Kedaulatan Bangsa dan Kedaulatan Pangan



“Aku bertanja kepadamu, sedangkan rakjat Indonesia akan mengalai tjelaka, bentjana, mala-petaka dalam waktu jang dekat kalau soal makanan rakjat tidak segera dipetjahkan, sedangkan soal persediaan makanan rakjat ini, bagi kita adalah soal hidup atau mati… Tjamkan, sekali lagi tjamkan, kalau kita tidak “aanpakkan” soal makanan rakjat ini setjara besar-besaran, setjara radikal dan revolusioner, kita akan mengalami malapetaka”

(Bung Karno)
Cuplikan pidato di atas  disampaikan Bung Karno saat peletakan batu pertama IPB tahun 1952. Cuplikan pidato tersebut menggambarkan future outlook seorang visioner terbesar yang pernah dimiliki bangsa ini mengenai masa depan bangsa Indonesia yang dilihat dari sudut ketersediaan pangan.
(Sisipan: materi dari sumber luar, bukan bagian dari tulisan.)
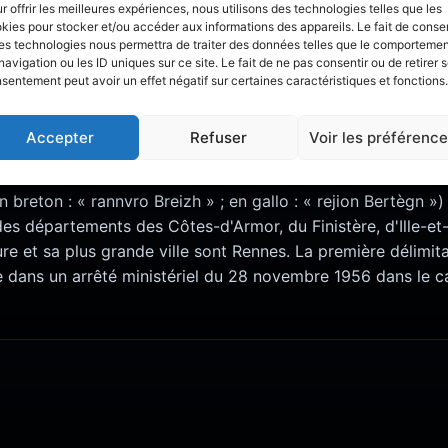
r offrir les meilleures expériences, nous utilisons des technologies telles que les
kies pour stocker et/ou accéder aux informations des appareils. Le fait de consen
 les informations, avis et analyses détaill
es technologies nous permettra de traiter des données telles que le comporteme
navigation ou les ID uniques sur ce site. Le fait de ne pas consentir ou de retirer 
zone
Bretagne
.
sentement peut avoir un effet négatif sur certaines caractéristiques et fonctions.
Accepter
Refuser
Voir les préférenc
RETAGNE
 breton : « rannvro Breizh » ; en gallo : « rejion Bertègn »)
s départements des Côtes-d'Armor, du Finistère, d'Ille-et-
re et sa plus grande ville sont Rennes. La première délimita
ure dans un arrêté ministériel du 28 novembre 1956 dans le 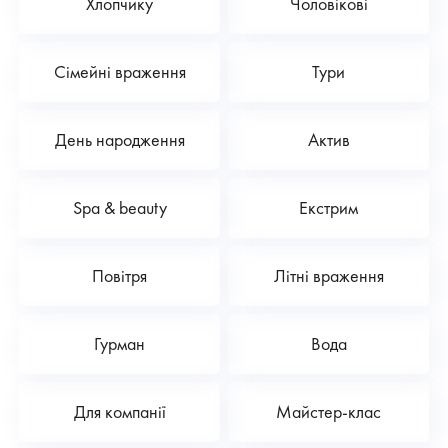
Хлопчику
Чоловікові
Сімейні враження
Тури
День народження
Актив
Spa & beauty
Екстрим
Повітря
Літні враження
Гурман
Вода
Для компанії
Майстер-клас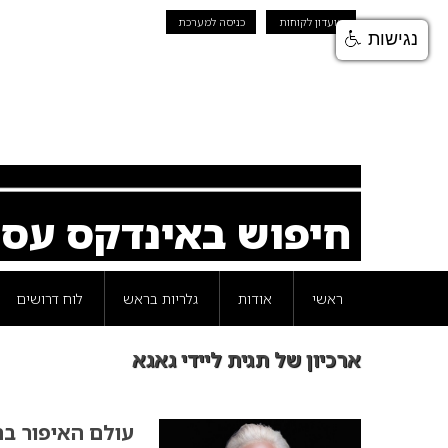
מועדון לקוחות
כניסה למערכת
נגישות
חיפוש באינדקס עס
ראשי
אודות
גלריות בראש
לוח דרושים
ארכיון של תגית ליידי גאגא
עולם האיפור בה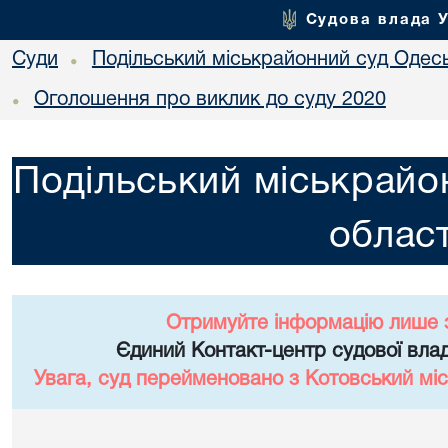
Судова влада 
Суди
Подільський міськрайонний суд Одесь
•
Оголошення про виклик до суду 2020
•
Подільський міськрайо
област
Отримуйте інформацію лише 
Єдиний Контакт-центр судової влад
Увага, суд перейменовано з Котовський міс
Bahwa persoalan pangan menjadi denyut nadi yang menggerakkan roda sejarah dan kedaulatan bangsa Indonesia ke depan. Dari ungkapan itu juga memperlihatkan bahwa Bung Karno sangat menyadari betul bahwa persoalan ini menjadi tanggungjawab besar yang harus diemban dan ketersediaannya berada di pundak pemerintah. Nilai urgensitas pangan menjadikan perhatian, kepeduliaan, dan manajemennya harus dilakukan sepenuh hati serta diletakkan pada bagaimana semestinya.
Pangan merupakan kebutuhan dasar setiap manusia yang posisinya tidak bisa disubstitusi oleh bidang lain. Selama masih ada kehidupan manusia, sepanjang itu kebutuhan pada pangan tidak akan pernah berakhir. Oleh karena itu, ketersediaannya adalah perasyarat pertama dan utama berjalannya kehidupan manusia. Stabilitas ketersediaannya juga mempengaruhi stabilitas sistem-sistem lain, seperti politik, ekonomi, dan sosial.
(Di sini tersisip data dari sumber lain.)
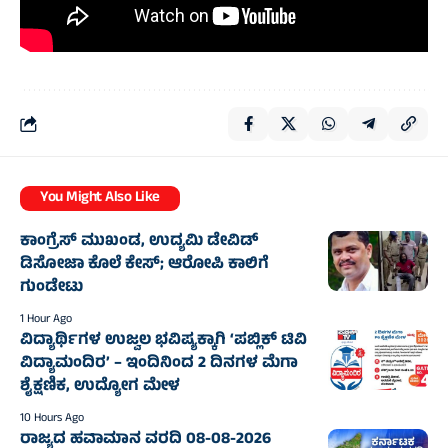
You Might Also Like
ಕಾಂಗ್ರೆಸ್‌ ಮುಖಂಡ, ಉದ್ಯಮಿ ಡೇವಿಡ್‌
ಡಿಸೋಜಾ ಕೊಲೆ ಕೇಸ್;‌ ಆರೋಪಿ ಕಾಲಿಗೆ
ಗುಂಡೇಟು
1 Hour Ago
ವಿದ್ಯಾರ್ಥಿಗಳ ಉಜ್ವಲ ಭವಿಷ್ಯಕ್ಕಾಗಿ ‘ಪಬ್ಲಿಕ್ ಟಿವಿ
ವಿದ್ಯಾಮಂದಿರ’ – ಇಂದಿನಿಂದ 2 ದಿನಗಳ ಮೆಗಾ
ಶೈಕ್ಷಣಿಕ, ಉದ್ಯೋಗ ಮೇಳ
10 Hours Ago
ರಾಜ್ಯದ ಹವಾಮಾನ ವರದಿ 08-08-2026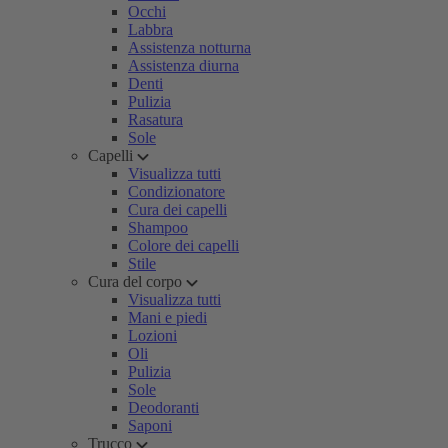
Occhi
Labbra
Assistenza notturna
Assistenza diurna
Denti
Pulizia
Rasatura
Sole
Capelli
Visualizza tutti
Condizionatore
Cura dei capelli
Shampoo
Colore dei capelli
Stile
Cura del corpo
Visualizza tutti
Mani e piedi
Lozioni
Oli
Pulizia
Sole
Deodoranti
Saponi
Trucco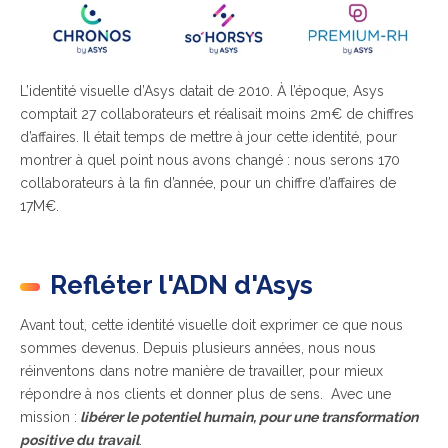
L’identité visuelle d’Asys datait de 2010. À l’époque, Asys
comptait 27 collaborateurs et réalisait moins 2m€ de chiffres
d’affaires. Il était temps de mettre à jour cette identité, pour
montrer à quel point nous avons changé : nous serons 170
collaborateurs à la fin d’année, pour un chiffre d’affaires de
17M€.
Refléter l'ADN d'Asys
Avant tout, cette identité visuelle doit exprimer ce que nous
sommes devenus. Depuis plusieurs années, nous nous
réinventons dans notre manière de travailler, pour mieux
répondre à nos clients et donner plus de sens. Avec une
mission :
libérer le potentiel humain, pour une transformation
positive du travail
.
Disebabkan nilai urgensitasnya yang tak tergantikan itu, maka akan sangat rawan tatkala kita tidak mandiri dalam pemenuhannya. Sangat sulit membayangkan suatu negara dapat berdaulat penuh – dalam bidang politik, keamanan, ekonomi, dan lain sebagainya – apabila kebutuhan pokok rakyat, khususnya pangan tergantung pada impor. Tergantung baik dalam pasokan, pengambilan keputusan, ketergantungan teknologi, ketergantungan konsumsi, hingga ketergantungan gaya hidup.
Beberapa waktu yang lalu, para pengrajin tahu-tempe melakukan aksi mogok produksi yang dilatarbelakangi ketidakmampuan pemerintah menahan laju kenaikan harga kedelai. Harga yang sebelumnya Rp. 5.000 menjadi Rp. 8.000 per kilogeram, atau naik sebesar 35-40 persen membuat para pengrajin merasa tercekik.
Melambungnya harga kedelai disebabkan musim kering yang melanda Amerika Serikat, yang merupakan produsen utama dunia untuk kedelai. Namun, persoalan utama sesungguhnya berada pada ketidakmampuan kita untuk secara mandiri memenuhi kebutuhan pangan. Konsumsi kedelai kita sangat besar, hal ini disebabkan faktor sejarah dan budaya yang panjang terkait dengan konsumsi tahu-tempe dikalangan  masyarakat luas. Masyarakat seolah merasa ada yang kurang jika sehari saja mereka tidak mengkonsumsi tahu-tempe. Demikian halnya, dengan produk-produk lain berbahan dasar kedelai. Sementara ketergantungan kita terhadap kedelai impor terutama dari AS sangat besar sekitar 60% dari jumlah produksi yang mampu dihasilkan oleh petani kedelai lokal. Kebutuhan kedelai secara nasional sebesar 2,4 juta ton/tahun, sementara produksi nasional di Indonesia hanya mampu memenuhi 600.000 ton/tahun. Hal ini menunjukkan bahwa ketersediaan kedelai nasional memiliki resiko besar tatkala pasokan impor mengalami kendala, baik kendala ekologis, kelangkaan di pasar internasional, maupun kendala ekonomik-politis.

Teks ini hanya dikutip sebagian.